If you find with respect to any defendant in this case that the design or purpose to violate the Internal Revenue Laws of the United States in regard to the manufacture or possession of non-tax paid whiskey as charged in the various counts of the indictment originated with some federal law enforcement officer, and that such federal law enforcement officer implanted into the mind of an otherwise innocent defendant the purpose or the disposition to commit the alleged offense in order that he might be prosecuted, and that a defendant thus committed the offense charged as a result of such inducement or persuasion on the part of the Government agent, or if you have a reasonable doubt about these matters, then as to such defendant as to whom you so find, or as to whom you have reasonable doubt, the law does not permit a conviction to be had, and your verdict should be that of not guilty as to that defendant, or as to those defendants.

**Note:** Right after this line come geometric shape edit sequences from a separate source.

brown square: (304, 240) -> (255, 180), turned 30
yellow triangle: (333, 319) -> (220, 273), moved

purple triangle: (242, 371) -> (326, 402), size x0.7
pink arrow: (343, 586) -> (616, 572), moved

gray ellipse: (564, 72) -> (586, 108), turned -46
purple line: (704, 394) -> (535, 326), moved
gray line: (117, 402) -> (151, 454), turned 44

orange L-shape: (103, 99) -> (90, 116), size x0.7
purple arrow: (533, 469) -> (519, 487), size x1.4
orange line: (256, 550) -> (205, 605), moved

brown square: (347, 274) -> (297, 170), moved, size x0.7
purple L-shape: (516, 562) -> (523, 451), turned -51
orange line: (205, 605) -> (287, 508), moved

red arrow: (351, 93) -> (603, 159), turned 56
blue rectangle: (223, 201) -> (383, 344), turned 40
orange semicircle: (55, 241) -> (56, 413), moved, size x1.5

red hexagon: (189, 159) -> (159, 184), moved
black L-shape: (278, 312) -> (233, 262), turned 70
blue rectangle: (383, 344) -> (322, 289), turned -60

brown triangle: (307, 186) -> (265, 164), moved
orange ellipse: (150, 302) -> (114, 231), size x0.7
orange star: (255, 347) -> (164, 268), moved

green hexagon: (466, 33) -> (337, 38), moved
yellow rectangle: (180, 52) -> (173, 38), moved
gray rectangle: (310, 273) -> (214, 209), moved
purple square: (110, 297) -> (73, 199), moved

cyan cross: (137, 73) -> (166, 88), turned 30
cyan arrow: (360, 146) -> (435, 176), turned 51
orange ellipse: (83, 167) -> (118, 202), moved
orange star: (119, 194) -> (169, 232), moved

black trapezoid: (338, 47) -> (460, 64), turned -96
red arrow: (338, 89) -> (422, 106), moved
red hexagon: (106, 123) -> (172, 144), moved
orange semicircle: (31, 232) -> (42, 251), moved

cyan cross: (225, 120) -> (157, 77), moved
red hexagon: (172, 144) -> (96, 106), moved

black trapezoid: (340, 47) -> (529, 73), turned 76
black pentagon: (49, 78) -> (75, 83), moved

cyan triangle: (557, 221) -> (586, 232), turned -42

This charge is a correct statement of federal law. See, e.g., Sherman v. United States, 356 U.S. 369, 78 S.Ct. 819, 2 L.Ed.2d 848 (1958); Hansford v. United States, 112 U.S.App.D.C. 359, 303 F.2d 219, 224 (1962). The verdict indicates that the jury did not credit Curtis' testimony and found, beyond a reasonable doubt, that Agent Langford had not induced Curtis to be present at the Marion County still or to induce Gann and Ray to operate the still. Again, we see no reason why the verdict should not stand.
Appellants also challenge the legality of the search and seizure which occurred at the time of the arrest. The District Judge held a separate hearing on their motion to suppress evidence, and ruled that the search and seizure was conducted within the limitations imposed by the Fourth Amendment. The District Judge found that the arresting officers had probable cause to approach the still site without a warrant; that they detected the smell of hot mash from the highway, approximately 200 yards away; that the still was in a shed which was open on one side and was not separated from the highway by a fence; and that the shed in no way constituted a dwelling place or anyone's curtilage. The officers saw, as well as smelled, the still before they entered the shed. These findings had evidentiary support, and the conclusions of law of the District Court were not erroneous.
An examination of the briefs and record convinces us that the other contentions raised by appellants are too insubstantial to require further discussion. The judgments of conviction are affirmed.